'Body of War' documentary reveals toll of warfare

"Body of War" is about a soldier who was wounded during his tour in Iraq.
Cathy Smith accepts an award from the peace studies department on Wednesday in Ellis Auditorium on behalf of her son, Tomas Young. Young was the subject of the documentary film, "Body of War," which followed his changing stances on war following the Sept. 11 terrorist attacks.

War veteran Tomas Young was deployed to Iraq in 2004 and was serving for less than a week before being shot in the spine and paralyzed from the waist down.

MU students and Columbia residents gathered Wednesday night to view his story in the documentary film "Body of War," an anti-Iraq war film starring Young, a Kansas City native.
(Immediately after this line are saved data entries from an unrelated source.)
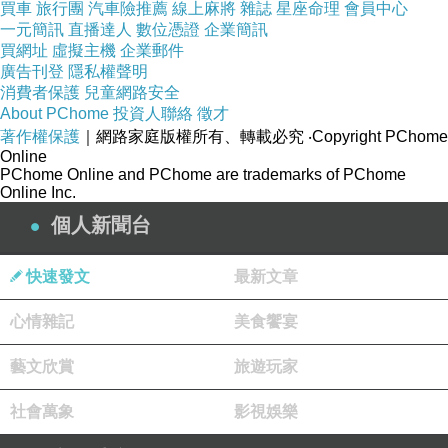
買車
旅行團
汽車險推薦
線上麻將
雜誌
星座命理
會員中心
一元簡訊
直播達人
數位憑證
企業簡訊
買網址
虛擬主機
企業郵件
廣告刊登
隱私權聲明
消費者保護
兒童網路安全
About PChome
投資人聯絡
徵才
著作權保護
｜網路家庭版權所有、轉載必究
‧Copyright PChome
Online
PChome Online and PChome are trademarks of PChome
Online Inc.
個人新聞台
快速發文
最新文章
心情雜記
美食饗宴
藝文欣賞
旅遊玩家
不寧夜 #4
社會萬象
影視娛樂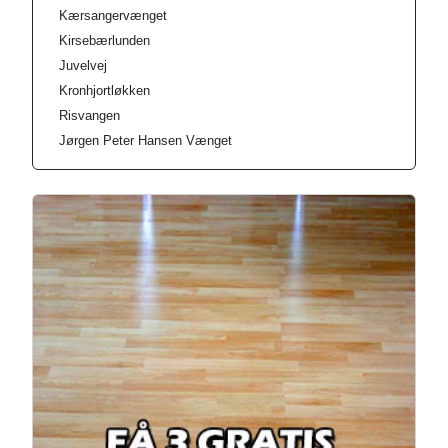
Kærsangervænget
Kirsebærlunden
Juvelvej
Kronhjortløkken
Risvangen
Jørgen Peter Hansen Vænget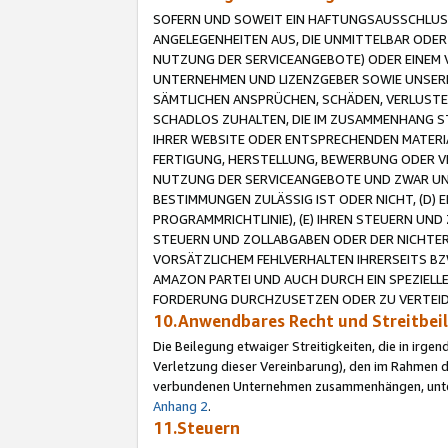
SOFERN UND SOWEIT EIN HAFTUNGSAUSSCHLUSS
ANGELEGENHEITEN AUS, DIE UNMITTELBAR ODER 
NUTZUNG DER SERVICEANGEBOTE) ODER EINEM V
UNTERNEHMEN UND LIZENZGEBER SOWIE UNSERE 
SÄMTLICHEN ANSPRÜCHEN, SCHÄDEN, VERLUSTE
SCHADLOS ZUHALTEN, DIE IM ZUSAMMENHANG STE
IHRER WEBSITE ODER ENTSPRECHENDEN MATERIA
FERTIGUNG, HERSTELLUNG, BEWERBUNG ODER VE
NUTZUNG DER SERVICEANGEBOTE UND ZWAR UN
BESTIMMUNGEN ZULÄSSIG IST ODER NICHT, (D) 
PROGRAMMRICHTLINIE), (E) IHREN STEUERN UN
STEUERN UND ZOLLABGABEN ODER DER NICHTER
VORSÄTZLICHEM FEHLVERHALTEN IHRERSEITS BZ
AMAZON PARTEI UND AUCH DURCH EIN SPEZIELL
FORDERUNG DURCHZUSETZEN ODER ZU VERTEIDI
10.Anwendbares Recht und Streitbe
Die Beilegung etwaiger Streitigkeiten, die in irg
Verletzung dieser Vereinbarung), den im Rahmen d
verbundenen Unternehmen zusammenhängen, unterl
Anhang 2
.
11.Steuern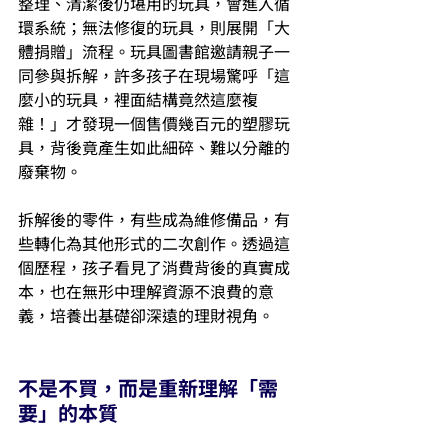
整理、清潔後仍堪用的玩具，會進入循
環系統；無法修復的玩具，則展開「大
體捐贈」流程。玩具圖書館邀請親子一
同參與拆解，許多孩子在現場驚呼「這
麼小的玩具，裡面結構竟然這麼複
雜！」才發現一個售價幾百元的塑膠玩
具，背後竟產生如此細碎、難以分離的
廢棄物。
拆解後的零件，有些成為維修備品，有
些轉化為其他形式的二次創作。透過這
個歷程，孩子看見了消費背後的真實成
本，也在無形中理解資源不浪費的意
義，培養出基礎卻深遠的理財視角。
不是不買，而是重新理解「需
要」的本質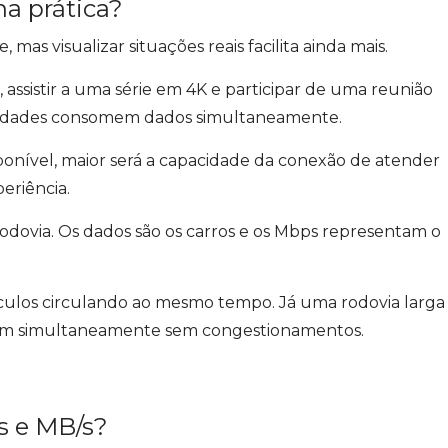
a prática?
mas visualizar situações reais facilita ainda mais.
 assistir a uma série em 4K e participar de uma reunião
ividades consomem dados simultaneamente.
onível, maior será a capacidade da conexão de atender
eriência.
dovia. Os dados são os carros e os Mbps representam o
culos circulando ao mesmo tempo. Já uma rodovia larga
uem simultaneamente sem congestionamentos.
s e MB/s?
Although scheduled to appear, Young, 25, was ill and unable to attend the viewing.

"Tom was supposed to be here speaking," said Young's mother, Cathy Smith. "But he's in Chicago recovering in a rehab facility. He had a brain injury caused by lack of oxygen."

Missouri Students Association/Graduate Professional Council Speakers, the Center for the Study of Religion and the Professions and the peace studies department sponsored the event.

"This is the first time I've heard of a peace studies group," Smith said. "We have always studied war and we are so very good at it. Maybe by studying peace we can learn to do that as well."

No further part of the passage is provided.